Le solaire thermique collectif performant vis-à-vis des solutions concurrentes
Autre avatar qui a touché de plein fouet le solaire thermique collectif : le maintien du droit à surconsommer dans le logement jusqu'à fin 2017 dans la RT2012. Cette disposition mise en place par le gouvernement pour satisfaire le lobby de la construction et de la promotion immobilière a eu des effets négatifs sur le solaire thermique qui n'a cessé de régresser dans les projets neufs. Et pourtant ! Là encore, Enerplan et Uniclima ont donc chargé le CRIGEN d'évaluer la mise en avant des bâtiments résidentiels collectifs équipés de capteurs solaires thermiques dans l'objectif d'atteindre le niveau RT2012 -20% ( Coefficient d'énergie primaire (Cep) inférieur au moins de 20 % par rapport au Cepmax). Quid des résultats ? « L'approche performance énergétique de l'étude a comparé les différentes solutions solaires (CESC, CESCI et CESCAI) avec des solutions de chaudières gaz + biomasse ou thermodynamique (PAC aérothermique) et même PAC solaire, pour des bâtiments R+4 et R+2 en zones H1a, H2b et H3. Il ressort de cette étude que les solutions solaire thermiques collectives sont très performantes énergétiquement vis-à-vis des solutions concurrentes. Le solaire thermique est à son avantage d'autant que le poste eau chaude prend des proportions importantes dès lors que l'isolation des bâtiments est renforcée avec des dépenses de chauffage réduites » poursuit Edwige Gautier.
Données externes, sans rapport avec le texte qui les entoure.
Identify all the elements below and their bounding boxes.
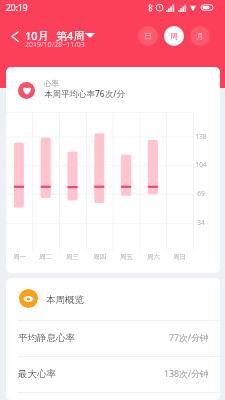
staticText: 77次/分钟	[169, 332, 209, 344]
staticText: 34	[197, 218, 205, 227]
staticText: 周四	[93, 253, 106, 261]
button[interactable]: 平均静息心率	[6, 320, 220, 356]
staticText: 本周平均心率76次/分	[44, 88, 125, 100]
staticText: 周二	[39, 253, 52, 261]
staticText: 2019/10/28~11/03	[25, 40, 85, 50]
staticText: 第4周	[56, 28, 85, 43]
staticText: 周一	[13, 253, 26, 261]
staticText: 10月	[25, 28, 49, 43]
staticText: 周三	[66, 253, 79, 261]
button[interactable]: 日	[138, 26, 158, 46]
staticText: 138	[195, 132, 207, 141]
staticText: 月	[196, 31, 204, 41]
staticText: 心率	[44, 79, 59, 88]
staticText: 平均静息心率	[18, 332, 75, 344]
staticText: 最大心率	[18, 368, 56, 380]
staticText: 104	[195, 160, 207, 169]
staticText: 本周概览	[46, 294, 84, 306]
button[interactable]: Back	[5, 26, 25, 46]
button[interactable]: 月	[190, 26, 210, 46]
staticText: 69	[197, 189, 205, 198]
button[interactable]: 周	[164, 26, 184, 46]
staticText: 周	[170, 31, 178, 41]
staticText: 20:19	[6, 2, 28, 14]
button[interactable]: 最大心率	[6, 356, 220, 392]
staticText: 日	[144, 31, 152, 41]
staticText: 周日	[173, 253, 186, 261]
staticText: 周五	[120, 253, 133, 261]
staticText: 周六	[147, 253, 160, 261]
staticText: 138次/分钟	[164, 368, 209, 380]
La bonification du droit à construire : une aubaine pour le solaire thermique ?
Cependant, les solutions solaires thermiques ont du mal à se démarquer lorsqu'on analyse l'optimum technico-économique et, hormis la réduction des coûts qui est certes un levier important, c'est bien une réglementation plus exigeante qui sera déterminante pour élever la chaleur solaire en solution optimale. Une exigence de 20% sur une valeur moyenne de Cep de 50 kWh/m²/an au lieu de 57,5 changerait complètement la donne. En effet, le niveau de performance énergétique des solutions solaire thermique est tel qu'il serait possible de respecter cette exigence sans renforcer le bâti pour les CESC (Chauffe-eau solaire collectif) et CESCI (Chauffe-eau solaire collectif individualisé), alors que pour les solutions concurrentes il serait quasi systématiquement nécessaire de renforcer l'enveloppe et donc d'augmenter le coût de la solution dans son ensemble. Dans ce contexte, le décret de juin 2016 fixant les conditions à remplir pour bénéficier du dépassement des règles de constructibilité (objectif de performance RT2012-20%) constitue une opportunité pour valoriser le solaire thermique dans le cadre de la bonification du droit à construire. L'une des clés de la résilience du solaire thermique se trouve certainement là, avec la fin du droit à surconsommer pour les logements collectifs neufs.